• What is required
Each entry below is to be given again word for word, with no pictures.

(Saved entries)
------------------------------------------------------------

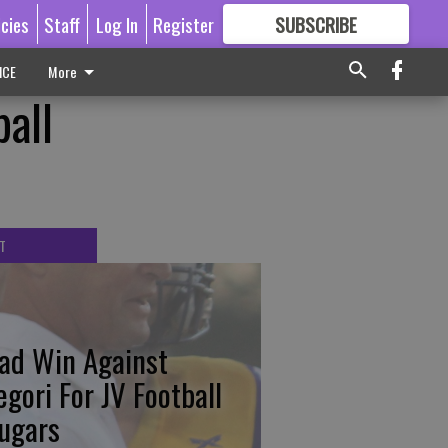
icies
Staff
Log In
Register
SUBSCRIBE
FOR
MORE
GREAT CONTENT
ICE
More
all
T
ad Win Against
egori For JV Football
ugars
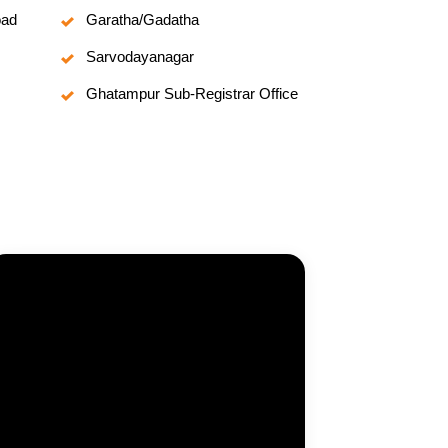
oad
Garatha/Gadatha
Sarvodayanagar
Ghatampur Sub-Registrar Office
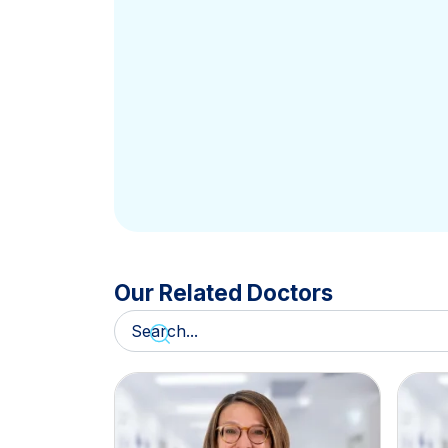
Our Related Doctors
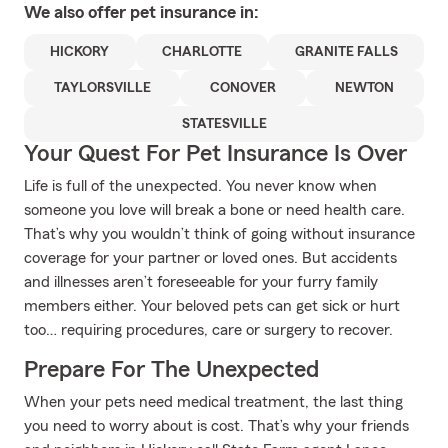
We also offer
pet
insurance in:
HICKORY
CHARLOTTE
GRANITE FALLS
TAYLORSVILLE
CONOVER
NEWTON
STATESVILLE
Your Quest For Pet Insurance Is Over
Life is full of the unexpected. You never know when
someone you love will break a bone or need health care.
That’s why you wouldn’t think of going without insurance
coverage for your partner or loved ones. But accidents
and illnesses aren’t foreseeable for your furry family
members either. Your beloved pets can get sick or hurt
too… requiring procedures, care or surgery to recover.
Prepare For The Unexpected
When your pets need medical treatment, the last thing
you need to worry about is cost. That’s why your friends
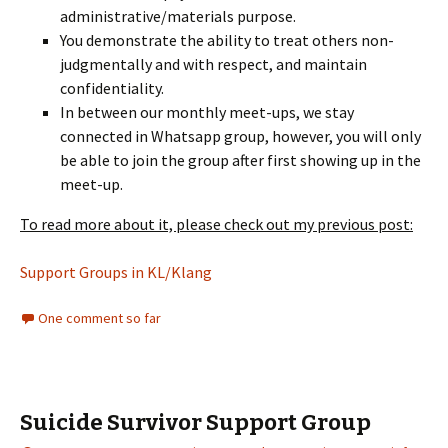
administrative/materials purpose.
You demonstrate the ability to treat others non-
judgmentally and with respect, and maintain
confidentiality.
In between our monthly meet-ups, we stay
connected in Whatsapp group, however, you will only
be able to join the group after first showing up in the
meet-up.
To read more about it, please check out my previous post:
Support Groups in KL/Klang
One comment so far
Suicide Survivor Support Group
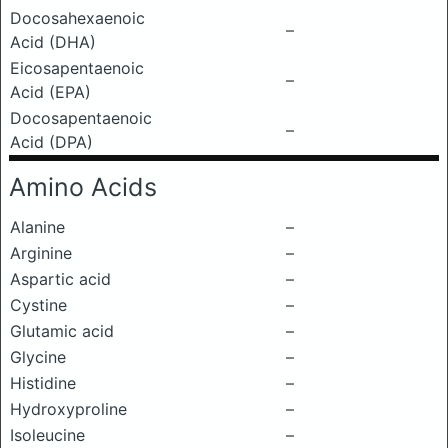
Docosahexaenoic
–
Acid (DHA)
Eicosapentaenoic
–
Acid (EPA)
Docosapentaenoic
–
Acid (DPA)
Amino Acids
Alanine
–
Arginine
–
Aspartic acid
–
Cystine
–
Glutamic acid
–
Glycine
–
Histidine
–
Hydroxyproline
–
Isoleucine
–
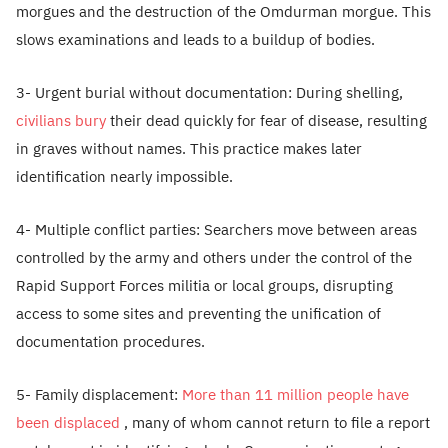
morgues and the destruction of the Omdurman morgue. This
slows examinations and leads to a buildup of bodies.
3- Urgent burial without documentation: During shelling,
civilians bury
their dead quickly for fear of disease, resulting
in graves without names. This practice makes later
identification nearly impossible.
4- Multiple conflict parties: Searchers move between areas
controlled by the army and others under the control of the
Rapid Support Forces militia or local groups, disrupting
access to some sites and preventing the unification of
documentation procedures.
5- Family displacement:
More than 11 million people have
been displaced
, many of whom cannot return to file a report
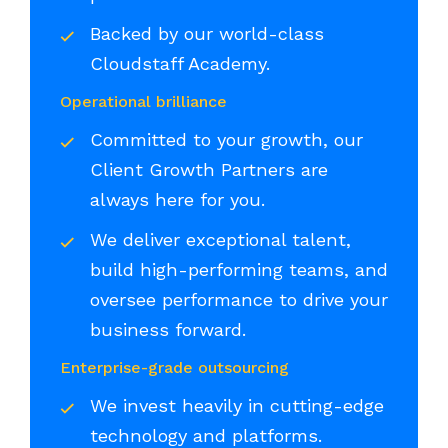
Backed by our world-class
Cloudstaff Academy.
Operational brilliance
Committed to your growth, our
Client Growth Partners are
always here for you.
We deliver exceptional talent,
build high-performing teams, and
oversee performance to drive your
business forward.
Enterprise-grade outsourcing
We invest heavily in cutting-edge
technology and platforms.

------------------------------------------------------------

• Your solution
icies
Staff
Log In
Register
SUBSCRIBE
FOR
MORE
GREAT CONTENT
ICE
More
all
T
ad Win Against
egori For JV Football
ugars
oad
Garatha/Gadatha
Sarvodayanagar
Ghatampur Sub-Registrar Office
Our Related Doctors
We also offer
pet
insurance in:
HICKORY
CHARLOTTE
GRANITE FALLS
TAYLORSVILLE
CONOVER
NEWTON
STATESVILLE
Your Quest For Pet Insurance Is Over
Life is full of the unexpected. You never know when
someone you love will break a bone or need health care.
That’s why you wouldn’t think of going without insurance
coverage for your partner or loved ones. But accidents
and illnesses aren’t foreseeable for your furry family
members either. Your beloved pets can get sick or hurt
too… requiring procedures, care or surgery to recover.
Prepare For The Unexpected
When your pets need medical treatment, the last thing
you need to worry about is cost. That’s why your friends
administrative/materials purpose.
You demonstrate the ability to treat others non-
judgmentally and with respect, and maintain
confidentiality.
In between our monthly meet-ups, we stay
connected in Whatsapp group, however, you will only
be able to join the group after first showing up in the
meet-up.
To read more about it, please check out my previous post:
Support Groups in KL/Klang
One comment so far
Suicide Survivor Support Group
Docosahexaenoic
–
Acid (DHA)
Eicosapentaenoic
–
Acid (EPA)
Docosapentaenoic
–
Acid (DPA)
Amino Acids
Alanine
–
Arginine
–
Aspartic acid
–
Cystine
–
Glutamic acid
–
Glycine
–
Histidine
–
Hydroxyproline
–
Isoleucine
–
morgues and the destruction of the Omdurman morgue. This
slows examinations and leads to a buildup of bodies.
3- Urgent burial without documentation: During shelling,
civilians bury
their dead quickly for fear of disease, resulting
in graves without names. This practice makes later
identification nearly impossible.
4- Multiple conflict parties: Searchers move between areas
controlled by the army and others under the control of the
Rapid Support Forces militia or local groups, disrupting
access to some sites and preventing the unification of
documentation procedures.
5- Family displacement:
More than 11 million people have
been displaced
, many of whom cannot return to file a report
Backed by our world-class
Cloudstaff Academy.
Operational brilliance
Committed to your growth, our
Client Growth Partners are
always here for you.
We deliver exceptional talent,
build high-performing teams, and
oversee performance to drive your
business forward.
Enterprise-grade outsourcing
We invest heavily in cutting-edge
technology and platforms.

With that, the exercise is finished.